Obama, the first black US president, said discrimination by law enforcement officers in Ferguson, Missouri, showed a lot of work needed to be done on race in America, but he warned it was wrong to suggest that progress had not been made.
"50 years from Bloody Sunday, our march is not yet finished, but we're getting closer," Obama said, standing near the Edmund Pettus Bridge, where police and state troopers beat and fired tear gas at peaceful marchers who were advocating against racial discrimination at the voting booth.
The event became known as "Bloody Sunday" and prompted a follow-up march led by civil rights leader Martin Luther King Jr that spurred the 1965 Voting Rights Act.
"The Americans who crossed this bridge, they were not physically imposing, but they gave courage to millions. They held no elected office, but they led a nation," Obama said.
"What they did here will reverberate through the ages ... because they proved that nonviolent change is possible."

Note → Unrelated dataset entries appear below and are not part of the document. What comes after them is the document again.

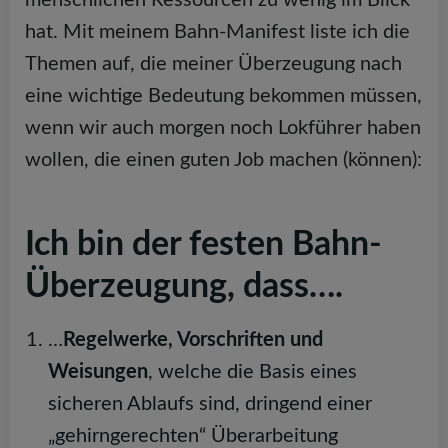
hat. Mit meinem Bahn-Manifest liste ich die
Themen auf, die meiner Überzeugung nach
eine wichtige Bedeutung bekommen müssen,
wenn wir auch morgen noch Lokführer haben
wollen, die einen guten Job machen (können):
Ich bin der festen Bahn-
Überzeugung, dass….
…
Regelwerke, Vorschriften und
Weisungen
, welche die Basis eines
sicheren Ablaufs sind, dringend einer
„gehirngerechten“ Überarbeitung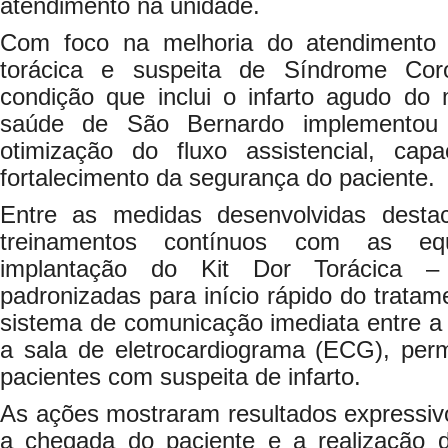
atendimento na unidade.
Com foco na melhoria do atendimento
torácica e suspeita de Síndrome Cor
condição que inclui o infarto agudo do 
saúde de São Bernardo implementou e
otimização do fluxo assistencial, cap
fortalecimento da segurança do paciente.
Entre as medidas desenvolvidas desta
treinamentos contínuos com as equi
implantação do Kit Dor Torácica –
padronizadas para início rápido do tratam
sistema de comunicação imediata entre a 
a sala de eletrocardiograma (ECG), perm
pacientes com suspeita de infarto.
As ações mostraram resultados expressiv
a chegada do paciente e a realização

After his remarks, Obama and his wife Michelle, daughters Malia and Sasha, and mother-in-law Marian Robinson joined some of the original marchers along with former President George W Bush and his wife, Laura, to walk across the bridge.
The marchers sang songs including "We Shall Overcome" as a crowd of some 40,000 people looked on.
The anniversary comes at a time of renewed focus on racial disparities in the United States, including discrimination from police against black citizens nationwide.
Obama condemned the city of Ferguson on Friday for "oppressive and abusive" actions against black residents that were revealed in a US Justice Department report accusing police and court officials of racial bias.
On Saturday, he criticised efforts to limit voting rights that have sparked a clash between Republicans and Democrats across the country.
"Right now, in 2015, fifty years after Selma, there are laws across this country designed to make it harder for people to vote. As we speak, more of such laws are being proposed," he said. "Meanwhile, the Voting Rights Act, the culmination of so much blood, so much sweat and tears, the product of so much sacrifice in the face of wanton violence ... stands weakened."
Rev Raphael Warnock, the 45-year-old pastor of the Atlanta church led by King at the height of the Civil Rights Movement, lamented that the measure was now in limbo.
"I'm glad to see a parade of politicians here, but two years later we still are waiting on reauthorisation of the Voting Rights Act," he said. "You can't celebrate lessons of history from one period while standing on the wrong side of history today."
Others reflected on how much had changed since the violence of a bygone era.
"Fifty years ago if we were standing here we would be surprised if a police officer did not beat us," said Dick Gregory, 83, who was on the bridge 50 years before.